Although the memory bus 303 is shown in FIG. 3 as a single bus structure providing a direct communication path among the processors 302, the memory 304, and the I/O bus interface 310, the memory bus 303 may, in some embodiments, include multiple different buses or communication paths, which may be arranged in any of various forms, such as point-to-point links in hierarchical, star or web configurations, multiple hierarchical buses, parallel and redundant paths, or any other appropriate type of configuration. Furthermore, while the I/O bus interface 310 and the I/O bus 308 are shown as single respective units, the computer system 300 may, in some embodiments, contain multiple I/O bus interface units, multiple I/O buses, or both. Further, while multiple I/O interface units are shown, which separate the I/O bus 308 from various communications paths running to the various I/O devices, in other embodiments some or all of the I/O devices may be connected directly to one or more system I/O buses.

In some embodiments, the computer system 300 may be a multi-user mainframe computer system, a single-user system, or a server computer or similar device that has little or no direct user interface but receives requests from other computer systems (clients).
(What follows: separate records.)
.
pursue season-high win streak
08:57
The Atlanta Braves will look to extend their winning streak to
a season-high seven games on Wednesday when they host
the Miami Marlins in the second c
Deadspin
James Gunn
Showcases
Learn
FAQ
Further, in some embodiments, the computer system 300 may be implemented as a desktop computer, portable computer, laptop or notebook computer, tablet computer, pocket computer, telephone, smartphone, network switches or routers, or any other appropriate type of electronic device.

It is noted that FIG. 3 is intended to depict the major representative components of an exemplary computer system 300. In some embodiments, however, individual components may have greater or lesser complexity than as represented in FIG. 3, components other than or in addition to those shown in FIG. 3 may be present, and the number, type, and configuration of such components may vary.
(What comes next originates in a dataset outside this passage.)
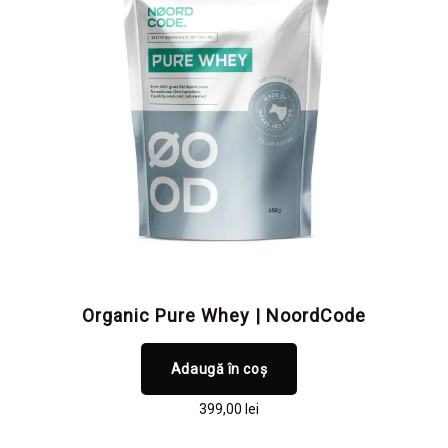
Organic Pure Whey | NoordCode
Adaugă în coș
399,00
lei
One or more programs/utilities 328, each having at least one set of program modules 330 (e.g., the Graph2Seq model 100), may be stored in memory 304. The programs/utilities 328 may include a hypervisor (also referred to as a virtual machine monitor), one or more operating systems, one or more application programs, other program modules, and program data. Each of the operating systems, one or more application programs, other program modules, and program data or some combination thereof, may include an implementation of a networking environment. Programs 328 and/or program modules 330 generally perform the functions or methodologies of various embodiments.
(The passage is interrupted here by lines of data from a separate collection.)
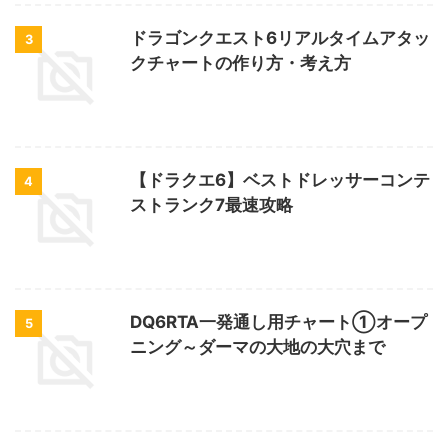
ドラゴンクエスト6リアルタイムアタッ
3
クチャートの作り方・考え方
【ドラクエ6】ベストドレッサーコンテ
4
ストランク7最速攻略
DQ6RTA一発通し用チャート①オープ
5
ニング～ダーマの大地の大穴まで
It is to be understood that although this disclosure includes a detailed description on cloud computing, implementation of the teachings recited herein is not limited to a cloud computing environment. Rather, embodiments of the present invention are capable of being implemented in conjunction with any other type of computing environment now known or later developed.

Cloud computing is a model of service delivery for enabling convenient, on-demand network access to a shared pool of configurable computing resources (e.g., networks, network bandwidth, servers, processing, memory, storage, applications, virtual machines, and services) that can be rapidly provisioned and released with minimal management effort or interaction with a provider of the service. This cloud model may include at least five characteristics, at least three service models, and at least four deployment models.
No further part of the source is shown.